Work to complete - Exactly as they appear, print the line with "Outline bladder; reply" and each line after it through the end of the entries below; leave out pictures.

*** Records provided Section Begins ***

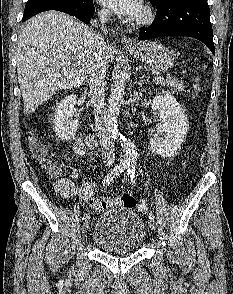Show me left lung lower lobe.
Instances as JSON below:
<instances>
[{
    "instance_id": "obj_1",
    "label": "left lung lower lobe",
    "mask_w": 233,
    "mask_h": 294,
    "mask_svg": "<svg viewBox=\"0 0 233 294\" xmlns=\"http://www.w3.org/2000/svg\"><path fill=\"white\" fill-rule=\"evenodd\" d=\"M153 23L140 29L139 40L188 36L202 41L214 54L213 30L207 0H159Z\"/></svg>"
}]
</instances>
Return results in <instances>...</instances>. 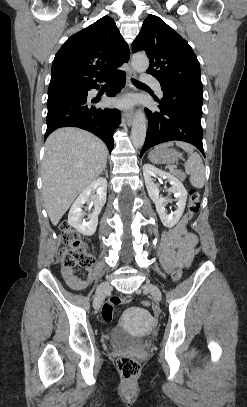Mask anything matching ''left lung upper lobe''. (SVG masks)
I'll use <instances>...</instances> for the list:
<instances>
[{"label":"left lung upper lobe","mask_w":247,"mask_h":407,"mask_svg":"<svg viewBox=\"0 0 247 407\" xmlns=\"http://www.w3.org/2000/svg\"><path fill=\"white\" fill-rule=\"evenodd\" d=\"M150 58L147 73L161 87L175 86L202 92L200 65L190 45L161 18L148 15L132 44Z\"/></svg>","instance_id":"left-lung-upper-lobe-1"}]
</instances>
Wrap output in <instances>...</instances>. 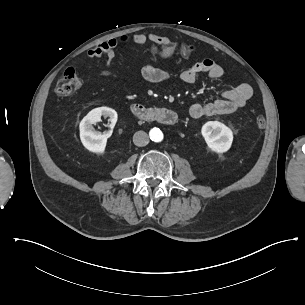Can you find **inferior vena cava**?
Segmentation results:
<instances>
[{
    "instance_id": "obj_1",
    "label": "inferior vena cava",
    "mask_w": 305,
    "mask_h": 305,
    "mask_svg": "<svg viewBox=\"0 0 305 305\" xmlns=\"http://www.w3.org/2000/svg\"><path fill=\"white\" fill-rule=\"evenodd\" d=\"M133 142L136 146H146L149 142V136L144 131H137L133 136Z\"/></svg>"
}]
</instances>
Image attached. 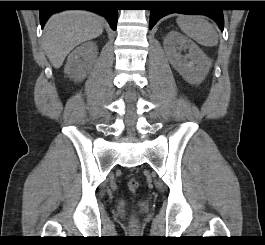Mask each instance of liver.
<instances>
[{
    "label": "liver",
    "mask_w": 265,
    "mask_h": 245,
    "mask_svg": "<svg viewBox=\"0 0 265 245\" xmlns=\"http://www.w3.org/2000/svg\"><path fill=\"white\" fill-rule=\"evenodd\" d=\"M104 20L92 12L65 11L54 14L45 25L44 49L54 68L79 44L100 36Z\"/></svg>",
    "instance_id": "6515ba94"
}]
</instances>
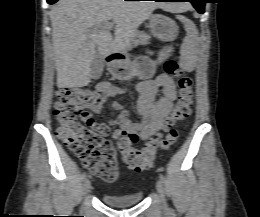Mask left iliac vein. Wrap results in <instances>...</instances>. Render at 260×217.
<instances>
[{
    "instance_id": "obj_1",
    "label": "left iliac vein",
    "mask_w": 260,
    "mask_h": 217,
    "mask_svg": "<svg viewBox=\"0 0 260 217\" xmlns=\"http://www.w3.org/2000/svg\"><path fill=\"white\" fill-rule=\"evenodd\" d=\"M156 189H157V192L159 194L162 205L165 206L164 186H163V183L160 180H158L157 183H156Z\"/></svg>"
}]
</instances>
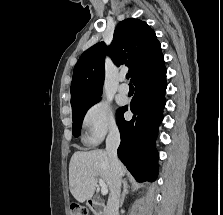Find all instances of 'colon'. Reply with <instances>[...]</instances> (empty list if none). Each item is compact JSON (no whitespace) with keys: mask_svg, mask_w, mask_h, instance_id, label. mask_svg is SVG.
Listing matches in <instances>:
<instances>
[{"mask_svg":"<svg viewBox=\"0 0 223 215\" xmlns=\"http://www.w3.org/2000/svg\"><path fill=\"white\" fill-rule=\"evenodd\" d=\"M70 215H88V212L84 207L75 204L71 206Z\"/></svg>","mask_w":223,"mask_h":215,"instance_id":"1","label":"colon"}]
</instances>
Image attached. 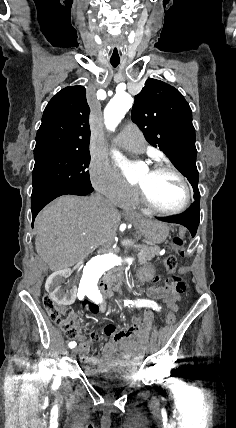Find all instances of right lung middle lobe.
<instances>
[{
  "label": "right lung middle lobe",
  "mask_w": 236,
  "mask_h": 428,
  "mask_svg": "<svg viewBox=\"0 0 236 428\" xmlns=\"http://www.w3.org/2000/svg\"><path fill=\"white\" fill-rule=\"evenodd\" d=\"M32 197L56 189L91 188L89 172L90 152L86 150L34 151Z\"/></svg>",
  "instance_id": "obj_1"
}]
</instances>
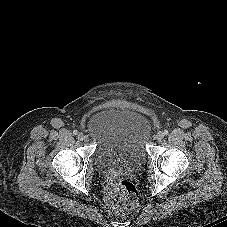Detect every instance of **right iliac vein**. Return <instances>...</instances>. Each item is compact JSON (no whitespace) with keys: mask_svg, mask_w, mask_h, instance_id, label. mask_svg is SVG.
I'll return each instance as SVG.
<instances>
[{"mask_svg":"<svg viewBox=\"0 0 227 227\" xmlns=\"http://www.w3.org/2000/svg\"><path fill=\"white\" fill-rule=\"evenodd\" d=\"M77 137L79 140H83L85 136L82 132H80V133H78Z\"/></svg>","mask_w":227,"mask_h":227,"instance_id":"obj_1","label":"right iliac vein"}]
</instances>
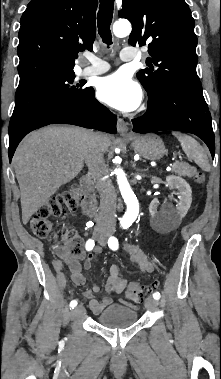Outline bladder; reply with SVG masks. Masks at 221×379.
Returning a JSON list of instances; mask_svg holds the SVG:
<instances>
[{
	"label": "bladder",
	"instance_id": "obj_1",
	"mask_svg": "<svg viewBox=\"0 0 221 379\" xmlns=\"http://www.w3.org/2000/svg\"><path fill=\"white\" fill-rule=\"evenodd\" d=\"M138 319V314L135 309L113 304L104 309L96 317V321L107 328H125L133 325Z\"/></svg>",
	"mask_w": 221,
	"mask_h": 379
}]
</instances>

*** Records provided Section Ends ***

Written answer -
Outline bladder; reply with SVG masks. Masks at 221×379.
Returning a JSON list of instances; mask_svg holds the SVG:
<instances>
[{
	"label": "bladder",
	"instance_id": "obj_1",
	"mask_svg": "<svg viewBox=\"0 0 221 379\" xmlns=\"http://www.w3.org/2000/svg\"><path fill=\"white\" fill-rule=\"evenodd\" d=\"M138 319V314L135 309L113 304L104 309L96 317V321L107 328H125L133 325Z\"/></svg>",
	"mask_w": 221,
	"mask_h": 379
}]
</instances>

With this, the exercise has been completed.